Les sons s’envolent mais les notes restent, cette variante de la célèbre locution antique « Verba volant, scripta manent » illustre parfaitement la nature morte photographique de Henri Peyre et Catherine Auguste… comme cet adagio de la troisième sonate pour violon et piano de Johannes Brahms. On aurait pu l’étoffer de Tempus fugit (le temps fuit) ou encore Tempora mutantur et nos mutamur in illis (les temps sont changés et nous sommes changés en eux), pour aiguiser ce sentiment que rien n’échappe au temps. La profonde mélancolie brahmsienne me ramène toujours à cette vision. Plusieurs violons démontés, brisés, usés, désormais muets, privés de leurs cordes (vocales?) sont placés dans une niche qui rappelle immanquablement les catacombes, ces sombres sépultures où la lumière n’entre plus, où le silence règne en maître. Et pourtant parmi les invités involontaires de ces lieux, tous avaient vécu, sonné, proclamé avec passion leur besoin de vivre, de chanter. Certains avaient crié leur douleur, leur mal-être. Ils avaient dénoncé les injustices du monde. D’autres avaient juré que quoi qu’il arrive, ils seraient là, encore, toujours rien ne les ferait taire! Ils avaient porté l’amour, la joie, la danse… la vie. Ils avaient été placés sous des doigts nobles et experts ou sous l’archet d’un indigent violoneux, mais tous avaient parlé vrai, le langage de l’âme, celui de la musique qui, du silence s’élève, habite le vide d’une intensité inouïe et retourne au néant, comme un simple geste rejoint son point de départ, en laissant aux écouteurs subtils une émotion inoubliable. Ils avaient exprimé toutes les émotions, et bien mieux qu’aucun mot! Puis, ils avaient parlé du passé, ils le regrettaient! Leur propos n’était pas l’anecdote, mais l’âme profonde des Hommes… Ils en ont bouleversé des oreilles et des cœurs!

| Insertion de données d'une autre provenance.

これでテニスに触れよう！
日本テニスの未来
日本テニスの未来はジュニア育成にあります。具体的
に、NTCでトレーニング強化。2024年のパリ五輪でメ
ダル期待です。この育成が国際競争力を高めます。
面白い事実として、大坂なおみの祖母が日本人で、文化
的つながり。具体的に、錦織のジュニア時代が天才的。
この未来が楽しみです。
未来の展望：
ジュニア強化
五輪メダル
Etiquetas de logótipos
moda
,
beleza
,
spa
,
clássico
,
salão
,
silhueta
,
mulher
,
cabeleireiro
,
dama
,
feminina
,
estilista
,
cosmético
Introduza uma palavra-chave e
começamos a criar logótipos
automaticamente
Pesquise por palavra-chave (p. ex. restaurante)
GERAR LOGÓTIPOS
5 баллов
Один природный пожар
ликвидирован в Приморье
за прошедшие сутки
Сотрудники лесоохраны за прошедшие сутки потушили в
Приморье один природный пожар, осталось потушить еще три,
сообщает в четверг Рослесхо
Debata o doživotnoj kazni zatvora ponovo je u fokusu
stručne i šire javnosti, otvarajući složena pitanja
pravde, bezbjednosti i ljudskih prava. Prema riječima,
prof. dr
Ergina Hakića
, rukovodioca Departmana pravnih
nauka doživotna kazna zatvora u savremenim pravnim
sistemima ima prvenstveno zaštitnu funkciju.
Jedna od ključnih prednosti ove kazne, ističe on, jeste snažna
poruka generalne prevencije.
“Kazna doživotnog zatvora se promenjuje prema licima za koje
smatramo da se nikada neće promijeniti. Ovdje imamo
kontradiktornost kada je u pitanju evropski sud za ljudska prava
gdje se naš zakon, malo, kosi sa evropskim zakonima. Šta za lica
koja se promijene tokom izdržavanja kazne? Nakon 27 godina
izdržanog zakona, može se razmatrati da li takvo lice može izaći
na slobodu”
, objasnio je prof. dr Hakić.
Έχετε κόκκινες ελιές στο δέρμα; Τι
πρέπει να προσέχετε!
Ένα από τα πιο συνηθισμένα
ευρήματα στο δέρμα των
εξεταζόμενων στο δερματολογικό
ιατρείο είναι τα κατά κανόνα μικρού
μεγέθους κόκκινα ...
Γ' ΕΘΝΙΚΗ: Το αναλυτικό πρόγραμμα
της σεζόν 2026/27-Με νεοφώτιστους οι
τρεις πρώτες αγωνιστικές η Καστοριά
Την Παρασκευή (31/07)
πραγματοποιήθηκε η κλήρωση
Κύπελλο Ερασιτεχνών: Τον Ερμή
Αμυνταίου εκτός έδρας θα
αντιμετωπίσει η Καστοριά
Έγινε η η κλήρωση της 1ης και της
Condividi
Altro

Mais, comme le dit une autre maxime: Les meilleures choses ont une fin! Que dire encore dans ces sépulcres, lorsque de toutes parts, le silence nous habite et que notre corps ne peut plus rien? Rien sans doute! Ne plus s’épancher…

Ah!… mais… dans ce silence profond, une lueur… nous n’y avions prêté attention, mais maintenant, elle nous aveugle. C’est cette minuscule partition qui, en pleine lumière, promet qu’il y aura encore d’autres violons qui chanteront, qu’il sera d’autres musiciens. Ils l’apprendront, l’assimileront et la joueront pour émouvoir les Hommes qui voudront bien l’écouter! Et l’Histoire recommencera! Eux non plus ne seront certes  pas éternels, mais les notes, écrites là par un artiste il y a bien longtemps continueront à dire l’être humain, à lui parler de lui-même. Et tant que durera ce petit bout de papier, tant qu’il sera dans la lumière, il vivra sous chaque voix qui le rencontrera et s’y confiera. Les sons s’envolent, les notes restent! Mais puisque nous péririons, protégeons ce petit bout de papier qui contient en son griffonnage, toute la nature humaine et souvenons-nous que sans culture et sans art, l’Homme n’est rien! Alors, vraiment, le néant sera une injustice!